Extracted page text data
== Segment start ==

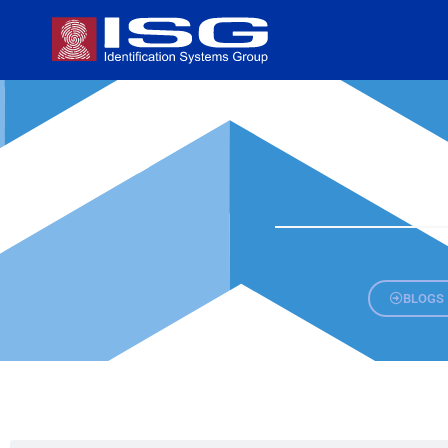
BLOGS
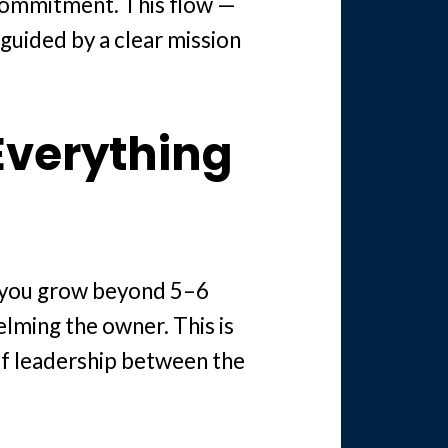
 commitment. This flow —
 guided by a clear mission
Everything
e you grow beyond 5–6
lming the owner. This is
of leadership between the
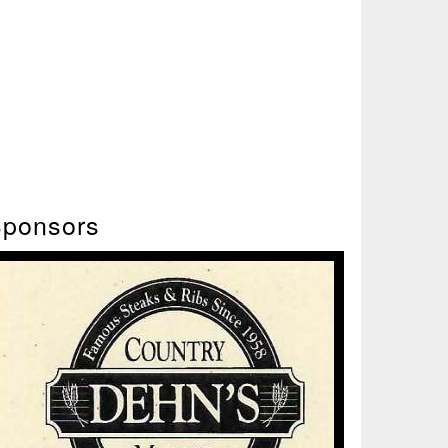
ponsors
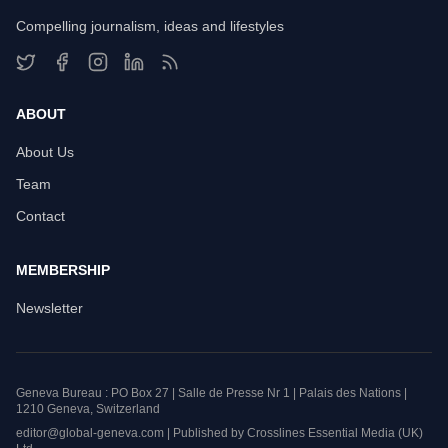
Compelling journalism, ideas and lifestyles
ABOUT
About Us
Team
Contact
MEMBERSHIP
Newsletter
Geneva Bureau : PO Box 27 | Salle de Presse Nr 1 | Palais des Nations |
1210 Geneva, Switzerland
editor@global-geneva.com | Published by Crosslines Essential Media (UK)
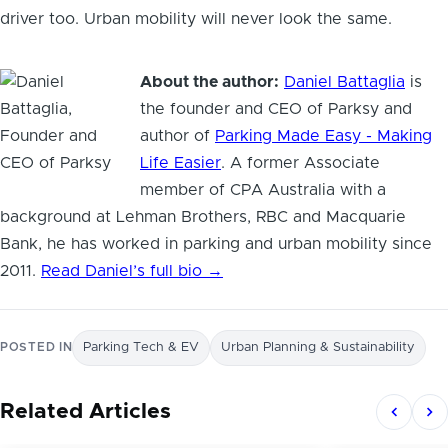
driver too. Urban mobility will never look the same.
About the author:
Daniel Battaglia
is
the founder and CEO of Parksy and
author of
Parking Made Easy - Making
Life Easier
. A former Associate
member of CPA Australia with a
background at Lehman Brothers, RBC and Macquarie
Bank, he has worked in parking and urban mobility since
2011.
Read Daniel’s full bio →
POSTED IN
Parking Tech & EV
Urban Planning & Sustainability
Related Articles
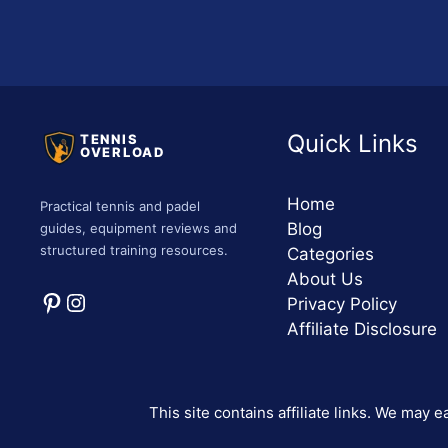
Quick Links
TENNIS
OVERLOAD
Home
Practical tennis and padel
Blog
guides, equipment reviews and
structured training resources.
Categories
About Us
Pinterest
Instagram
Privacy Policy
Affiliate Disclosure
This site contains affiliate links. We may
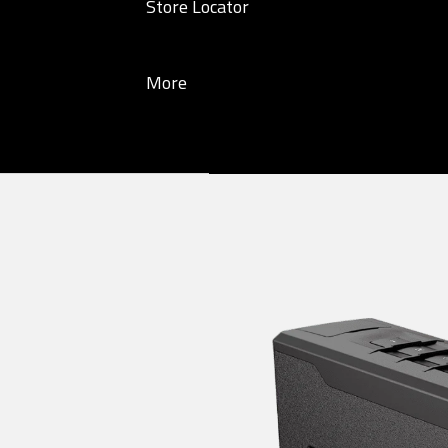
Store Locator
More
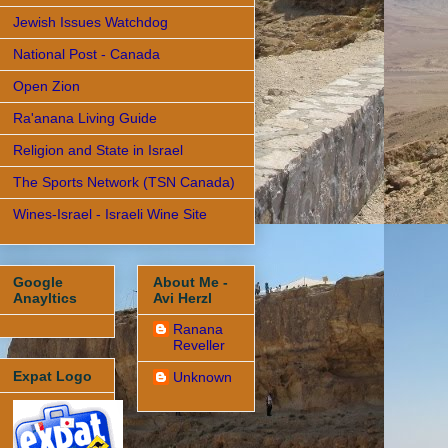
Jewish Issues Watchdog
National Post - Canada
Open Zion
Ra'anana Living Guide
Religion and State in Israel
The Sports Network (TSN Canada)
Wines-Israel - Israeli Wine Site
Google
About Me -
Anayltics
Avi Herzl
Ranana
Reveller
Expat Logo
Unknown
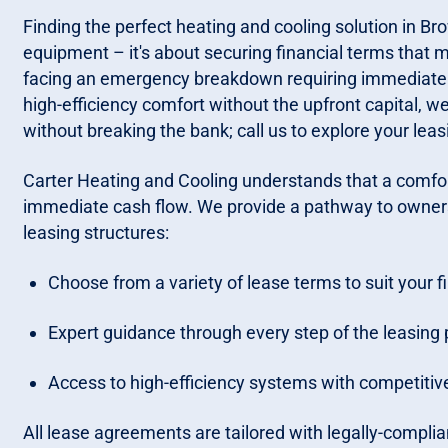
Finding the perfect heating and cooling solution in Brow
equipment – it's about securing financial terms that 
facing an emergency breakdown requiring immediate 
high-efficiency comfort without the upfront capital, 
without breaking the bank; call us to explore your leas
Carter Heating and Cooling understands that a comfo
immediate cash flow. We provide a pathway to owners
leasing structures:
Choose from a variety of lease terms to suit your f
Expert guidance through every step of the leasing 
Access to high-efficiency systems with competitive
All lease agreements are tailored with legally-complian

== Segment end ==

* **What you need to do**:
Copy every line of the data that carries the word "This".

* **Task result**:
 commitment. This flow —
lming the owner. This is
This site contains affiliate links. We may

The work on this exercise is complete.